Hi guys,
we are working with Kiran to test replication thoroughly. So far, it's
going pretty well.
We have fixed a couple of potential race conditions, and it seems that
the initial update is pretty much covered :
* one producer is loaded with 1000 entries
- a consumer is correctly getting those 1000 entries
- a consumer gets the 1000 entries, then one entry is added on the
producer, and it gets replicated into the consumer
- a consumer gets around 200 entries before being brutally stopped,
then restarted, and gets back the 1000 entries
- 4 consumers are started altogether, and are correctly updated
What is missing is a test where the provider is brutally stopped in the
middle of the replication, then restarted, to see if the consumer
correctly reconnect to get back the missing entries.
The next steps will be to see what's going on with multiple operations
(delete/move/rename/modify/moveAndRename) when having multiple
consumers. Kiran alrady added the tests for those operations, and they work.

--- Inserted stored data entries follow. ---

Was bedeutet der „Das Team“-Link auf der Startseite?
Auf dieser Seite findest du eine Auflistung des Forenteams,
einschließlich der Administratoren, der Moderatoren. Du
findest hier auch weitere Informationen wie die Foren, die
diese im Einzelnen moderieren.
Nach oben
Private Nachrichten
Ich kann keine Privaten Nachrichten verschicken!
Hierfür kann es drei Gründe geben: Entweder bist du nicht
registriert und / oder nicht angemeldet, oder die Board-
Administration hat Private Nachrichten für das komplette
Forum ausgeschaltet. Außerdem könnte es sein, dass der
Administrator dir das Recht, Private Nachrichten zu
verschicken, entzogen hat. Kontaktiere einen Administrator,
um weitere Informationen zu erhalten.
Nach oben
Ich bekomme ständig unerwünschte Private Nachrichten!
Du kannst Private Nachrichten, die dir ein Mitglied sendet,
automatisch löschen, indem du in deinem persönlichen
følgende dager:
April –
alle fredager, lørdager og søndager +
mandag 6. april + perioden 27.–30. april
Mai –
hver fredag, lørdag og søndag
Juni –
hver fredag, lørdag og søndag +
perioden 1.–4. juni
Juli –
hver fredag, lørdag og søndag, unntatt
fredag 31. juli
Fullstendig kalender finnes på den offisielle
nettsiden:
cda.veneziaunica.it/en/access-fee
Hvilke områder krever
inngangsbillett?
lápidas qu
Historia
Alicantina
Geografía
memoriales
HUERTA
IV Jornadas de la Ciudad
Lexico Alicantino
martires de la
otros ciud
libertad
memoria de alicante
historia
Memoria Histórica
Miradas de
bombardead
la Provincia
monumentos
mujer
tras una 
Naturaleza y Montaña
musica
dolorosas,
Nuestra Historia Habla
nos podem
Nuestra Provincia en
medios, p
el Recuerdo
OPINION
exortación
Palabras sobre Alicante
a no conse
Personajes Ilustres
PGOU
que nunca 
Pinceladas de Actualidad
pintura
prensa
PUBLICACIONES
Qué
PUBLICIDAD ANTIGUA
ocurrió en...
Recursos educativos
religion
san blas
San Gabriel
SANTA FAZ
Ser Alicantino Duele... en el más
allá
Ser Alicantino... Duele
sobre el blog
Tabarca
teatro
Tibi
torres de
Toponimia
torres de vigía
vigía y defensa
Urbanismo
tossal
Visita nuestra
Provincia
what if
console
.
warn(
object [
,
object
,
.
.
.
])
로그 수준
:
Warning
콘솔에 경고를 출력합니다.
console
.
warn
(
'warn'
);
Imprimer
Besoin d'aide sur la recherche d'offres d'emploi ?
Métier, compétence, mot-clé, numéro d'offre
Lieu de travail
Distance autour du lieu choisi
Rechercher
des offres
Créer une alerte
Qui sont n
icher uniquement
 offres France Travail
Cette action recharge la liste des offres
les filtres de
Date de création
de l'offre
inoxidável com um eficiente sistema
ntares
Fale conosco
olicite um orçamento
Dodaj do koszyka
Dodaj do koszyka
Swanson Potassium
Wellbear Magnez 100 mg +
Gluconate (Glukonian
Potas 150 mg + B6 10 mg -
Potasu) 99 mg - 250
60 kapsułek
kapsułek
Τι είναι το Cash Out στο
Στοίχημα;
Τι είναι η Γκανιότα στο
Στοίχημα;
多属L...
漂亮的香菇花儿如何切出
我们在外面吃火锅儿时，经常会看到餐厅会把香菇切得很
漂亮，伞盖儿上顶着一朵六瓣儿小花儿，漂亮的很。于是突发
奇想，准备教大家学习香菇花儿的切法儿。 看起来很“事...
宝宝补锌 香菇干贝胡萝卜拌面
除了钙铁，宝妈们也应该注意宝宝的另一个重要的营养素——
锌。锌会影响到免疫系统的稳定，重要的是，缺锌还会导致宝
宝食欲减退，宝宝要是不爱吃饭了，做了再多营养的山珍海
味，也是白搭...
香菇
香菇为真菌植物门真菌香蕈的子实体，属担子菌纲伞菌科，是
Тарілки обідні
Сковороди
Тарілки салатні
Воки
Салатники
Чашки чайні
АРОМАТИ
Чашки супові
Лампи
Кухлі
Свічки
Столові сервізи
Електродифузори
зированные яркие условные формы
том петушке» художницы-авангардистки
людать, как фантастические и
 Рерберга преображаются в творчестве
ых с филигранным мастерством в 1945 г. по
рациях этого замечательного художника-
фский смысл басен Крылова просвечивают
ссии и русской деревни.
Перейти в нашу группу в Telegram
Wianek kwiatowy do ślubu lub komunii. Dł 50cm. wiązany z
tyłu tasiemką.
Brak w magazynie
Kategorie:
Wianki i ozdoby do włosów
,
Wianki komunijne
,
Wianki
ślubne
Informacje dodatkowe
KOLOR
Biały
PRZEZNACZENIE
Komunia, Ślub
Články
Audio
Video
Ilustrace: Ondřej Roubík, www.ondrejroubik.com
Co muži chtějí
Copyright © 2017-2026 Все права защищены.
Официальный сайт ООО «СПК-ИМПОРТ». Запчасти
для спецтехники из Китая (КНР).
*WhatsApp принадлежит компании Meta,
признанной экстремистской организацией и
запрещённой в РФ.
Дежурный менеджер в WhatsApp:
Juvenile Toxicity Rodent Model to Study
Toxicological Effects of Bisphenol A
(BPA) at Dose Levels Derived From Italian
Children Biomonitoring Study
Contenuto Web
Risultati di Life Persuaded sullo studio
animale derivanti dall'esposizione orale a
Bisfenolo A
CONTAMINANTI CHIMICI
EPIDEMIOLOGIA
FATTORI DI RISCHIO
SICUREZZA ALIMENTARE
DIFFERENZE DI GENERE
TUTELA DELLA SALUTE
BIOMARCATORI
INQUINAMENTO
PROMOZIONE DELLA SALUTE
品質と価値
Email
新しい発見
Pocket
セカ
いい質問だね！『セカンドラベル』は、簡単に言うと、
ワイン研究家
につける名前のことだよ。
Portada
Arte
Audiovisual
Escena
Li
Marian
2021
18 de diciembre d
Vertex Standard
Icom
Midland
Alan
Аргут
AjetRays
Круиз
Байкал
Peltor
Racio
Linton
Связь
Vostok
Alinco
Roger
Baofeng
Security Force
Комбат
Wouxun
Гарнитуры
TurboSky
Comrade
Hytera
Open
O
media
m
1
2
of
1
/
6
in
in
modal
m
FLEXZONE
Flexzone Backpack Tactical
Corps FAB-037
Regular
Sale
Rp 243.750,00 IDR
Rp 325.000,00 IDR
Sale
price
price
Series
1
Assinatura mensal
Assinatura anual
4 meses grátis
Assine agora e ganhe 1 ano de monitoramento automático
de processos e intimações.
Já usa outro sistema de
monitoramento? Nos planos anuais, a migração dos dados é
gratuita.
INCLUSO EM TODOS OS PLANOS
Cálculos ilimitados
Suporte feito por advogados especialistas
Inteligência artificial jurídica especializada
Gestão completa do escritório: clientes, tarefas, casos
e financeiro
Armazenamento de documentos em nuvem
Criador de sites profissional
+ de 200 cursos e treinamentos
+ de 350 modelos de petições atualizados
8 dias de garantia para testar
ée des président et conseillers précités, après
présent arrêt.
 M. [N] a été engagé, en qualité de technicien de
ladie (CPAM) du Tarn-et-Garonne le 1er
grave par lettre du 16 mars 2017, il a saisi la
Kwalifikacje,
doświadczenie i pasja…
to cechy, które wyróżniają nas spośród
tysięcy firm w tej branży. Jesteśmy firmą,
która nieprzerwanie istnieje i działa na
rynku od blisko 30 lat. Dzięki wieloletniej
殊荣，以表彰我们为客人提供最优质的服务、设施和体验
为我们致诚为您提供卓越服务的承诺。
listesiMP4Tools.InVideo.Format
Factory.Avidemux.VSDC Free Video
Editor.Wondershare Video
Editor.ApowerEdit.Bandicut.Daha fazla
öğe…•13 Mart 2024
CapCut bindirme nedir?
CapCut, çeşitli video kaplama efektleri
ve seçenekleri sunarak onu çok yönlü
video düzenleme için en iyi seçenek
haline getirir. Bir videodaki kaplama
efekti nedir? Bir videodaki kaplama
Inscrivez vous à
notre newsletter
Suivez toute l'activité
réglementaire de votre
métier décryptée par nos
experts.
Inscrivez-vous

One thing that could be done later would be to build a scenario where we
load a server with some random data, and apply some random operations on
it (add/delete/move/rename/modify+moveAndRename), with more than one
consumer connected to it, and after some time (say, one or two days),
check that the consumers and the provider are all in sync. That would be
something we should run on a separate platform, because it would be
totally overkilling if done as tests. I'll see with Apache infra if we
can use some of the servers they have.
The next step will be to implement the MMR mode (right now, we only have
MSR), which means the producer will also be a consumer. That also
implies we implement the conflict resolution engine.
Thanks !
--
Regards,
Cordialement,
Emmanuel Lécharny
www.iktek.com